• EXERCISE DESCRIPTION: The reply to the records below should contain exactly the lines from the line with "アフターフォロー (350, 26)" through the line with "news (403, 26)", and nothing besides.

• TASK MATERIAL:
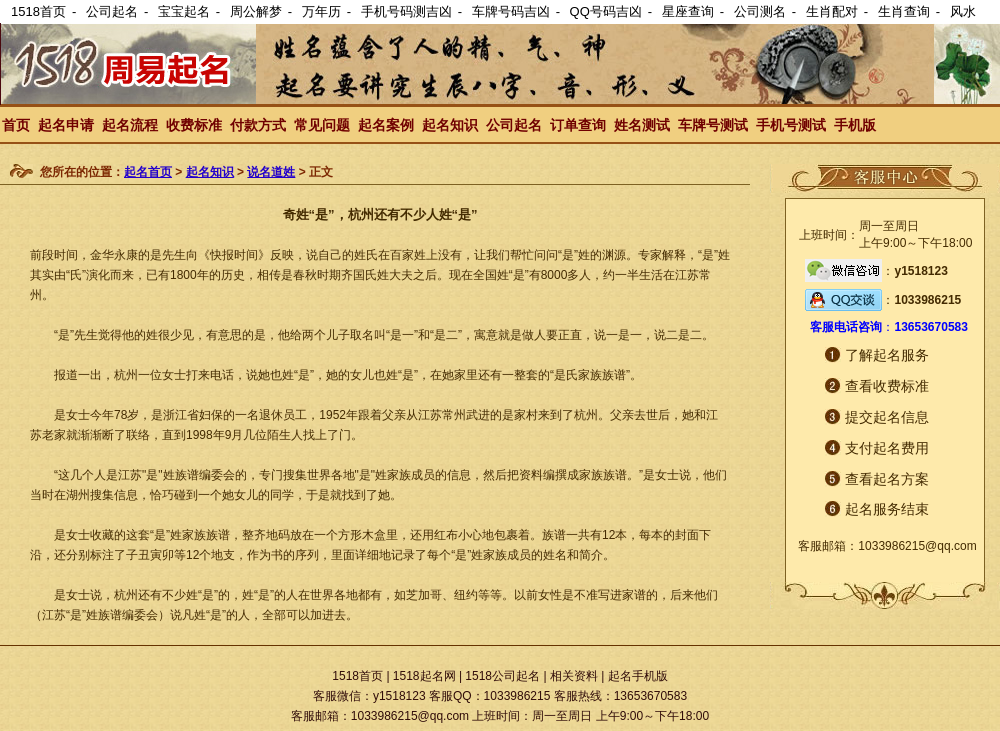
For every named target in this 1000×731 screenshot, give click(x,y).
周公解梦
==
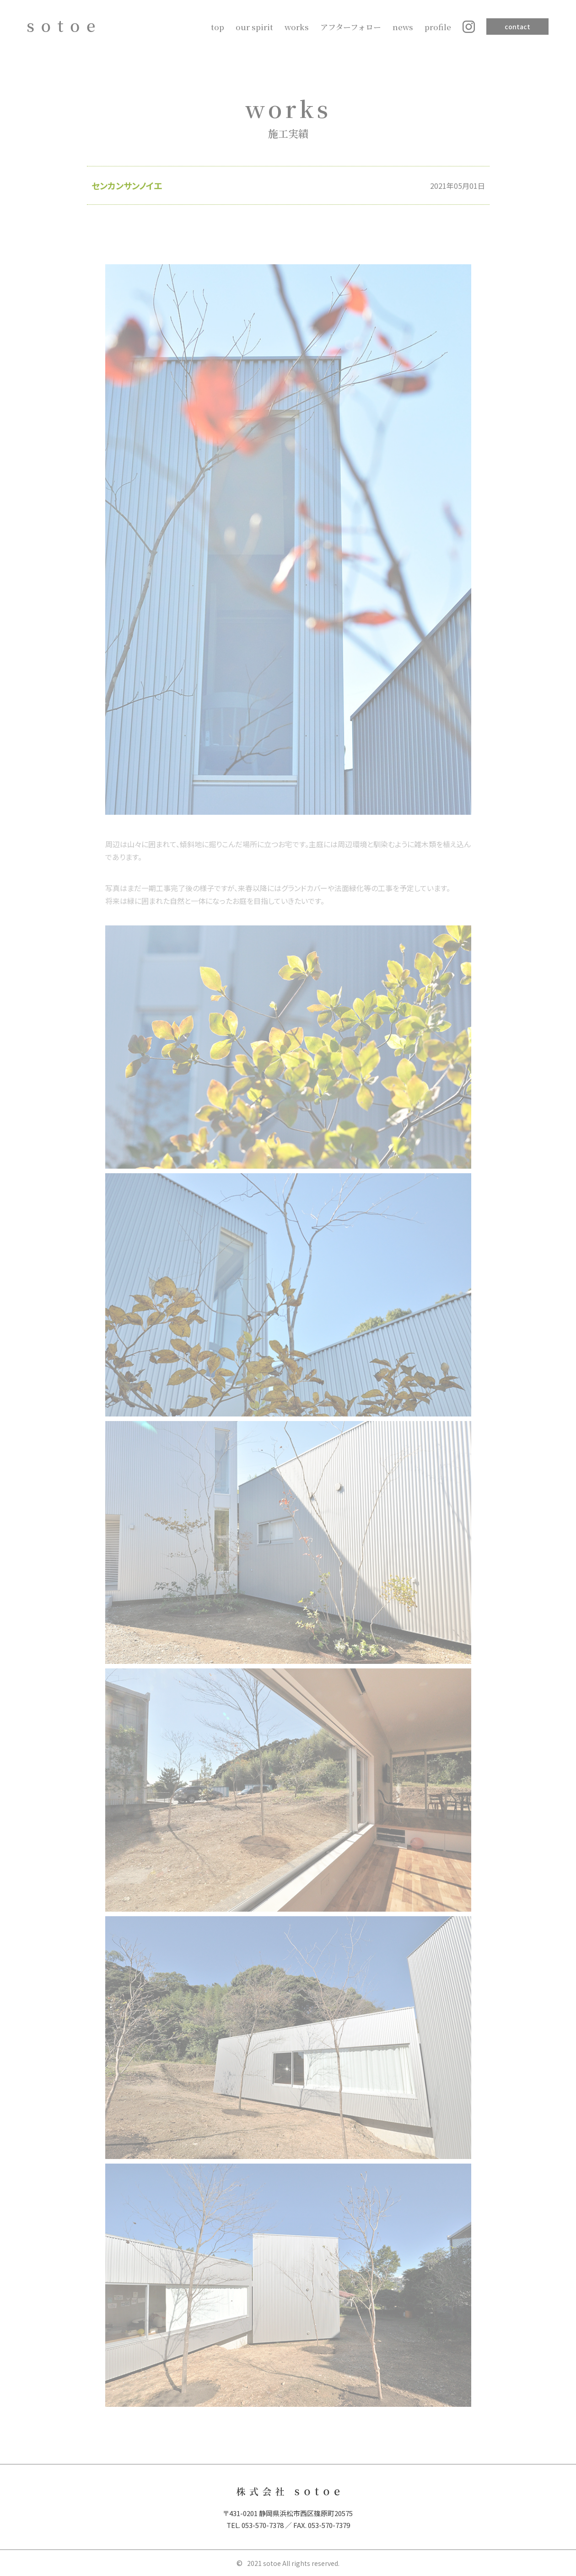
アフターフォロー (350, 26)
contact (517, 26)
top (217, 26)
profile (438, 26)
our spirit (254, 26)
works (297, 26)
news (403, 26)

• WORKED SOLUTION:
アフターフォロー (350, 26)
contact (517, 26)
top (217, 26)
profile (438, 26)
our spirit (254, 26)
works (297, 26)
news (403, 26)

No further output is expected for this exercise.